╭─ Provided data

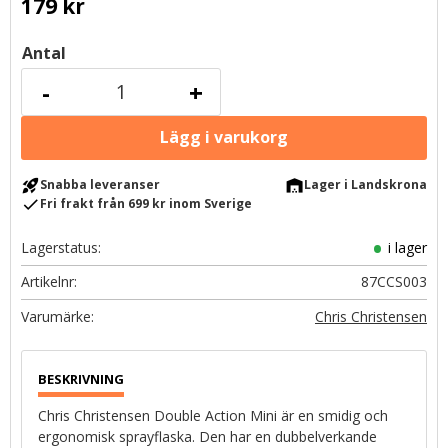
179
kr
Antal
-
+
rocket_launch
warehouse
Snabba leveranser
Lager i Landskrona
check
Fri frakt från 699 kr inom Sverige
Lagerstatus
i lager
Artikelnr
87CCS003
Chris Christensen
Chris Christensen Double Action Mini är en smidig och
ergonomisk sprayflaska. Den har en dubbelverkande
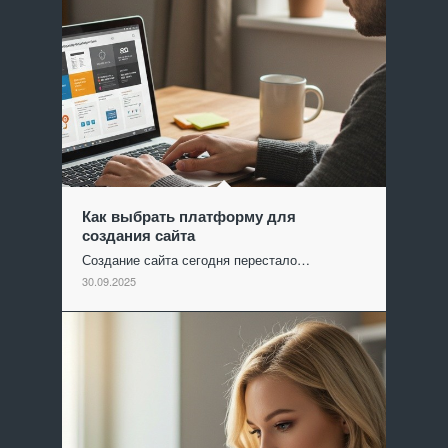
Как выбрать платформу для
создания сайта
Создание сайта сегодня перестало…
30.09.2025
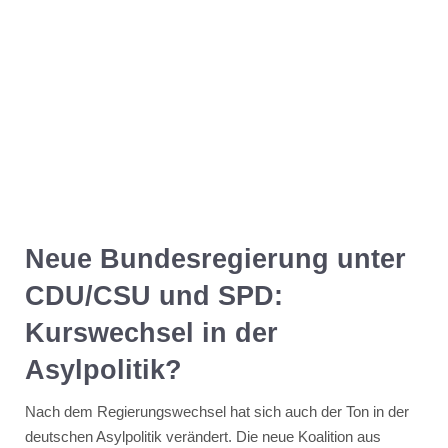
Neue Bundesregierung unter
CDU/CSU und SPD:
Kurswechsel in der
Asylpolitik?
Nach dem Regierungswechsel hat sich auch der Ton in der
deutschen Asylpolitik verändert. Die neue Koalition aus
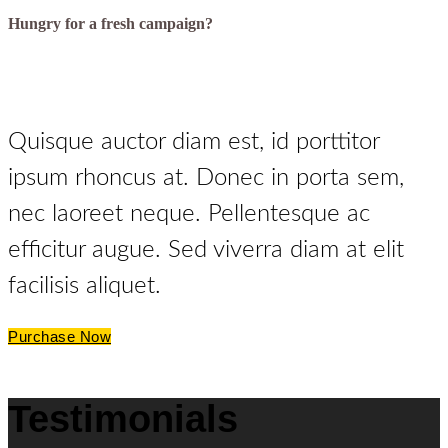
Hungry for a fresh campaign?
Quisque auctor diam est, id porttitor
ipsum rhoncus at. Donec in porta sem,
nec laoreet neque. Pellentesque ac
efficitur augue. Sed viverra diam at elit
facilisis aliquet.
Purchase Now
Testimonials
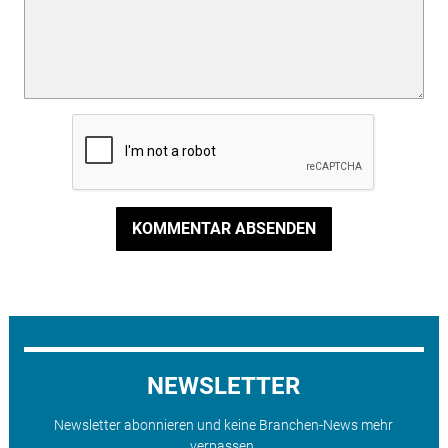
KOMMENTAR ABSENDEN
NEWSLETTER
Newsletter abonnieren und keine Branchen-News mehr
verpassen.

╰─

**Problem to solve**
Please write out, word for word, only the lines from the one holding "Как выбрать платформу для" through the end of the records above, with both end lines included and the pictures dropped.

**Expected output**
Как выбрать платформу для
создания сайта
Создание сайта сегодня перестало…
30.09.2025
Neue Bundesregierung unter
CDU/CSU und SPD:
Kurswechsel in der
Asylpolitik?
Nach dem Regierungswechsel hat sich auch der Ton in der
deutschen Asylpolitik verändert. Die neue Koalition aus
Hungry for a fresh campaign?
Quisque auctor diam est, id porttitor
ipsum rhoncus at. Donec in porta sem,
nec laoreet neque. Pellentesque ac
efficitur augue. Sed viverra diam at elit
facilisis aliquet.
Purchase Now
Testimonials
KOMMENTAR ABSENDEN
NEWSLETTER
Newsletter abonnieren und keine Branchen-News mehr
verpassen.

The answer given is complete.